Cuando Carmen tenía 13 años su casa fue tiroteada dos veces. Era 1958 y la habían denunciado por colaborar con el Ejército Rebelde.
Su padre, Miguel Fernández, tenía una finca de 315 hectáreas llamada La Reynosa que dedicaba a la cría de ganado. Había levantado toda aquella prosperidad partiendo de la nada, en la carretera de Santiago de Cuba a Guamá. Carmen hacía mantequilla y queso para los rebeldes. Miguel ayudaba con medicinas y leche y carne.

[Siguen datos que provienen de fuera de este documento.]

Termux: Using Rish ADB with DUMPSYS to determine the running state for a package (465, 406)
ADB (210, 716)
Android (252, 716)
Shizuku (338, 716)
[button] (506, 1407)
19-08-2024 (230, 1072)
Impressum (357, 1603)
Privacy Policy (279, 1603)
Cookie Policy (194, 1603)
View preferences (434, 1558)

Carmen ahora tiene 72: raro brillo en los ojos; el pelo, un halo blanco en la cabeza. Esta mañana estuvo en el potrero y seguirá yendo mientras tenga fuerza. Alrededor nuestro está La Reynosa: la misma casa antigua, 13 hectáreas de tierra de su padre que consiguió Carmen en usufructo, en 2006, y el potrero que atiende su hijo Yurin, de 44 años.

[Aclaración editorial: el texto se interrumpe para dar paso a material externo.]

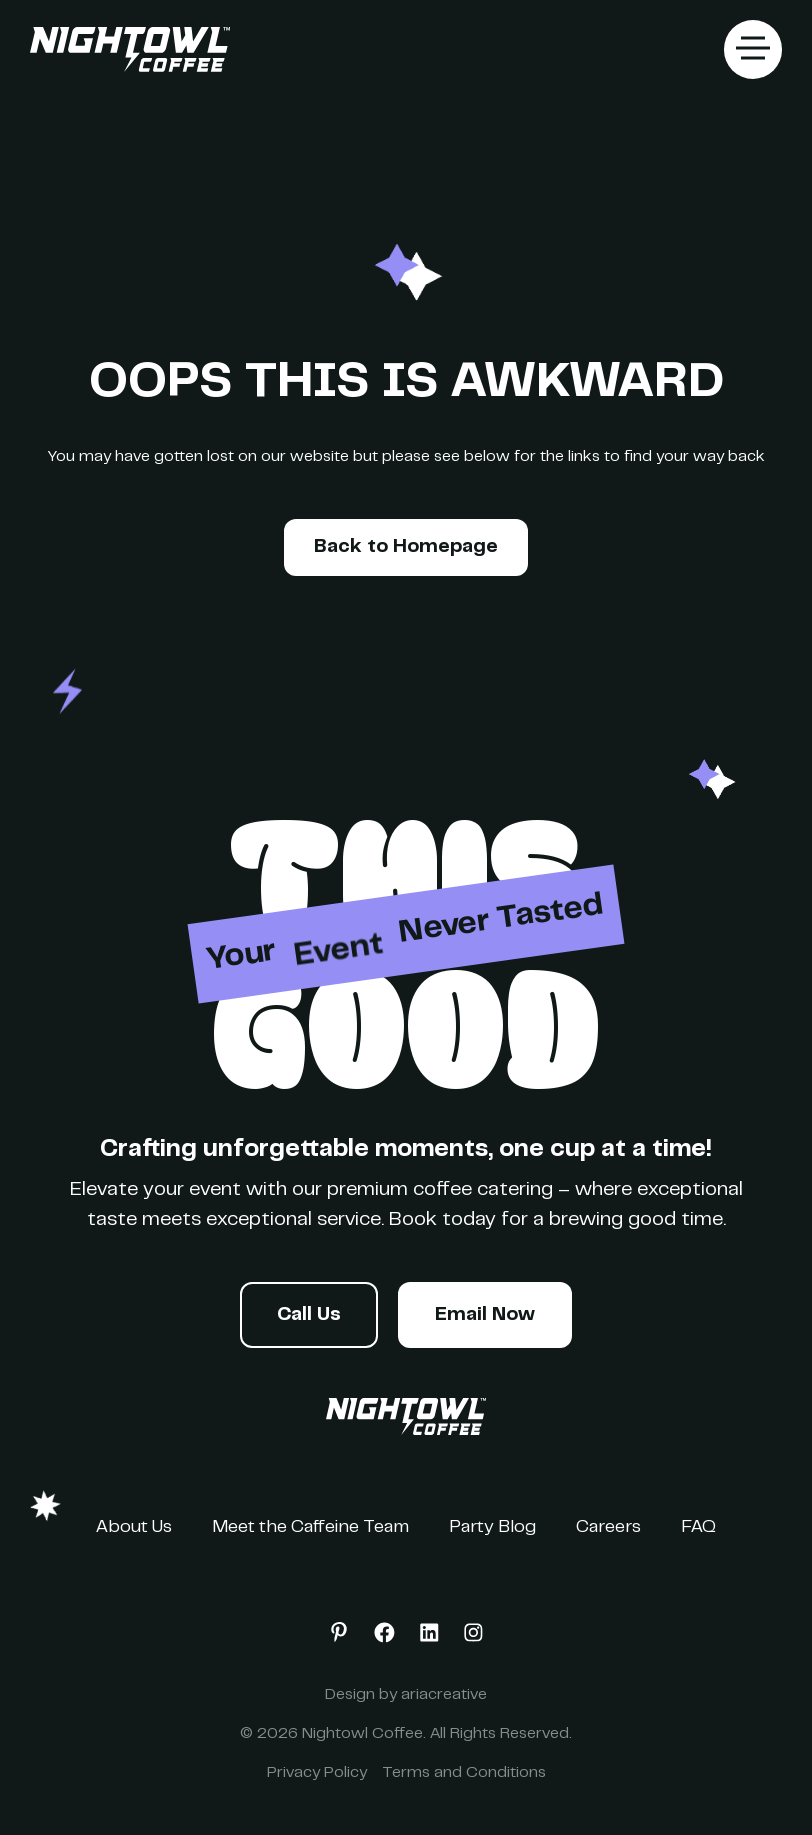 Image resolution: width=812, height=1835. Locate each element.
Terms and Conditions (464, 1773)
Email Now (485, 1315)
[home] (130, 50)
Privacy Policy (317, 1773)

El resto de La Reynosa fue intervenido por el Instituto Nacional de Reforma Agraria en 1963, y es terreno ocioso.
Según Carmen, a Miguel le dejaron dos vacas y un caballo. Falleció en 1975 y, desde entonces, a ella le ha costado hacer progresar la finca, sobre todo porque desde hace años apenas llueve. En temporada seca a Yurin le toca hacer malabares para la comida de los animales: racionar el forraje, caminar Santiago a ver quién le vende, alimentarlos con una sustancia que se hace con desechos de caña.
Mientras Yurin está lejos, Carmen se encarga: ordeña a las cinco de la mañana, empieza a pastorear sobre las siete y regresa en la tarde. Así han logrado 60 reses y 40 ovejos. También han logrado, en tiempos de seca, que no les baje a menos de 25 litros diarios la entrega de leche que, en tiempos buenos, mantienen en 40.
“Ahora estoy pidiendo otras cuatro caballerías en usufructo”, dice Carmen: 54 hectáreas de tierra que fue de su padre: una nada imponente por reformar.